United States District Court, S.D. Mississippi, Western Division
May 16, 2023
CIVIL 5:22-cv-00013-DCB-LGI (S.D. Miss. May. 16, 2023)

Opinion

CIVIL 5:22-cv-00013-DCB-LGI

05-16-2023

JACOB HEATH VANSLYKE, #189698 PLAINTIFF v. CAPTAIN PHIL TAYLOR, MANAGEMENT AND TRAINING CORPORATION MTC, LIEUTENANT CARRIE HUNT, UNIT MANAGER VANESSA TURNER, and OFFICER SHUNLEKEE PENNINGTON DEFENDANTS


REPORT AND RECOMMENDATION

This case is before the Court on Defendants' Motion [27] for Summary Judgment Based on Plaintiff's Failure to Exhaust Administrative Remedies. Having considered the parties' submissions and the applicable law, the undersigned recommends that the Motion [27] for Summary Judgment be granted and Plaintiff's claims against Defendants be dismissed without prejudice.

I. BACKGROUND

Pro se Plaintiff Jacob Heath VanSlyke (“Plaintiff”) is a post-conviction inmate in the custody of the Mississippi Department of Corrections (“MDOC”), incarcerated at the Wilkinson County Correctional Facility in Woodville, Mississippi.
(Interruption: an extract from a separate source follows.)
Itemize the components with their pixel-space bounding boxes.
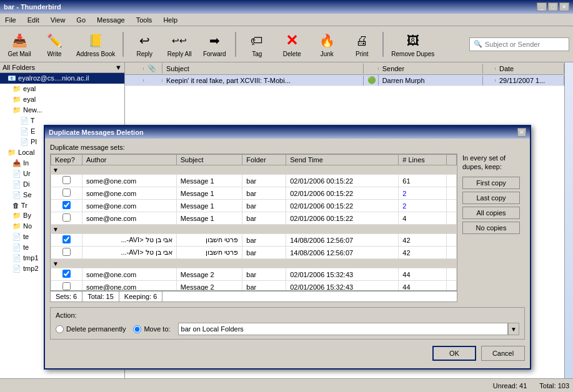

Plaintiff is proceeding in forma pauperis, subject to the Prison Litigation Reform Act (“PLRA”), and he brings this suit pursuant to 42 U.S.C. § 1983. See Compl. [1]; Order [8]. The named Defendants are Phil Taylor, Captain at Wilkinson County Correctional Facility (“WCCF”); Management and Training Corporation (MTC), the private prison-management corporation that operates WCCF; Carrie Hunt, Lieutenant at WCCF; Vanessa Turner, Unit Manager at WCCF; and Shunlekee Pennington, Disciplinary Officer at WCCF. See Order [14] (replacing Defendant MTC/WCCF with MTC); Order [9] (adding Defendants Turner, Hunt, and Pennington).

Plaintiff complains about the conditions of his confinement at WCCF. In an effort to discern Plaintiff's claims, the Court entered two Orders directing Plaintiff to respond by detailing his claims with specificity, in accordance with the Court's orders. See Orders [12], [10]. Plaintiff's claims presented in his Complaint [1], Attachment [4], and Responses [11], [13] are summarized below.

Plaintiff claims that on September 21, 2021, Defendant Hunt closed the “tray flap” on his cell door and sprayed “tear gas (mace) into the cell sadistically and maliciously causing [him] to be unable to breath [sic].” Attach. [4] at 1. Plaintiff further alleges that, Defendant “Turner then sadistically and maliciously wrote me a [ ] Rule Violation Report” (RVR) “saying I spit in her face and assaulted her.” Id. Plaintiff claims he was “brought several RVR[]s” but “was never given copies” and was denied a disciplinary hearing and “denied the right to appeal the disciplinary decision” by Defendant Pennington. Id. Plaintiff states that he wrote grievances “about all the RVR[]s but never got a response to know if they were expunged by appeal or not.” Resp. [11] at 1.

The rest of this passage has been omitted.